"Milky" almonds and walnuts for sale on a stretch of highway north of Aksaray, Turkey
Each time we come to Turkey I'm more and more convinced that most Americans (and probably many folks in the rest of the world too), have never tasted a proper nut or piece of dried fruit. A walnut straight from the shell, not more than a month off the tree, so fresh it almost oozes oil when crushed between the your teeth. An apricot dried whole in the sun, brown because it hasn't been treated with the sulfites that prevent the fruit's orange from leeching out with its moisture. Shriveled purple plums dried with their pits unremoved, so different from the sticky glyceride-plumped "prunes" we Americans buy in zip-top bags and cardboard canisters that it's hard to imagine the two are the same fruit.
Last autumn at a market in Gerze, on the Black Sea, we bought raisins -- big, almost black, half-shriveled, with their stems still attached. We ate them by the handful, marveling that something we used to eat out of a box, something that required "plumping" in water before adding to bread or cookie dough, could be leathery yet soft and chewy, with a depth of flavor approaching something like burnt sugar. Another surprise: they crunched. Those raisins had been grapes with seeds -- unheard of in the States (elsewhere? I don't know). Those seeds, tiny and no more consequential than a poppy seed after drying, added a wonderful texture.

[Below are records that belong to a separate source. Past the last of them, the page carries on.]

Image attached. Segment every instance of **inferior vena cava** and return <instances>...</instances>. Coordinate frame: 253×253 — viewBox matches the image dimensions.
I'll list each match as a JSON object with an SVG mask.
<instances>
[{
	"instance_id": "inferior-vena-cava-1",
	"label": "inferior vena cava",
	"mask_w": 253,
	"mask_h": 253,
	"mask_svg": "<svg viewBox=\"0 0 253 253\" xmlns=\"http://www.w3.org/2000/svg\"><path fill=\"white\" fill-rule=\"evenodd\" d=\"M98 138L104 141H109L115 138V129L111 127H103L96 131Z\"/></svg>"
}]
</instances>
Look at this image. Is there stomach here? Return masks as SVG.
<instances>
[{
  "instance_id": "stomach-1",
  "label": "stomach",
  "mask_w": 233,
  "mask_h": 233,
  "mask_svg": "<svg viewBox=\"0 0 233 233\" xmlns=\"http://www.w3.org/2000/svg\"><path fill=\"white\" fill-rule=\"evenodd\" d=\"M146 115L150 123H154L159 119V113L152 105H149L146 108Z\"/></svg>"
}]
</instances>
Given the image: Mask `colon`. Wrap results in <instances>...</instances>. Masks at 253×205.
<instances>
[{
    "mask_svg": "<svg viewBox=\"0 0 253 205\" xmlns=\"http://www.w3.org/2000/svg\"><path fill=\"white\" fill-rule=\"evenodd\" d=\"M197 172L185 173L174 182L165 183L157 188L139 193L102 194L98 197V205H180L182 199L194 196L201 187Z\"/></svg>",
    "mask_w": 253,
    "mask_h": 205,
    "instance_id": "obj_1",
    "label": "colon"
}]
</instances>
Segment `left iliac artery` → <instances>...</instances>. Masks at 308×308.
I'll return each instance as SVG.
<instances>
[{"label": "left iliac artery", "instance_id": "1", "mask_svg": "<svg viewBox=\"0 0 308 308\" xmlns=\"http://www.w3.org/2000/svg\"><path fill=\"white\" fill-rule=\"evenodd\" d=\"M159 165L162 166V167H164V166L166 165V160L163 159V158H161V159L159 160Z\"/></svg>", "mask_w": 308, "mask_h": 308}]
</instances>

Last month in a guest post for Istanbul Eats (read it here) I wrote about one of the pleasures of road-tripping in Turkey: stockpiling a backseat larder of market finds and then stopping between here and there, when the stomach calls, to cobble together a meal.

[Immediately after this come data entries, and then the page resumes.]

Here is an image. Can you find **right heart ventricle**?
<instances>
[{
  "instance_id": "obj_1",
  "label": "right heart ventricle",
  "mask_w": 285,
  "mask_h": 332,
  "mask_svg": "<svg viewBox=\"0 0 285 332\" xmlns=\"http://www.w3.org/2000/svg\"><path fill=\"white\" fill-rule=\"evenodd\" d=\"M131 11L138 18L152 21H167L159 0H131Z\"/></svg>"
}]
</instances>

This is another: pulling to the side of the road when you spy a stall in front of a cherry orchard selling the fruit at 3 kilos for 5 Turkish lira (on the road to Van, 1 hour west of Bitlis). Or, in today's case, stopping at the stall pictured above on our way from Aksaray, on Cappadocia's northeastern edge to Cankiri, a town about an hour and a half east of Ankara. The vendor on the left and his son, on the right, were selling almonds, walnuts, raisins and dried apricots. The almonds were lightly salted and roasted in their shells, which were cracked just enough to enable easy liberation of the nut; we bought 250 grams. We skipped the walnuts (no nut cracker) but bought 250 grams of raisins and half a kilo of apricots. Total damage: 13 lira (about U$7).
The vendor's fruit is from his own orchards and vines. He dries them himself, in the bahce (garden). The almonds are indeed "milky", as advertised in his sign, moist in spite of their roasting and touched with the taste of wood smoke because of it, nothing like the packaged roasted almonds I grew up eating nor the expensive blanched almonds my mom hoarded for baking. The raisins are black and delightfully crunchy, not seedless, almost juicy.
The apricots, dried on their pits, are terra cotta brown and tough. But put one in your mouth, allow it to soften in the heat and moisture of your saliva for less than a minute, and the flesh slips from the pit with barely a nudge of the incisor. And the flavor! Honey and fruit and hot dry August days exploding all at once from nothingness. I wish that everyone could taste a dried apricot like this (or a roasted almond like that).
Given their imperviousness to casual nibbling I suspect that these particular dried apricots are meant to be cooked with meat in a stew or plumped in a compote. But we'll carry them home to Malaysia to eat out of hand there, a reminder of what real dried fruit (and nuts) tastes like to hold us till our next trip to Turkey.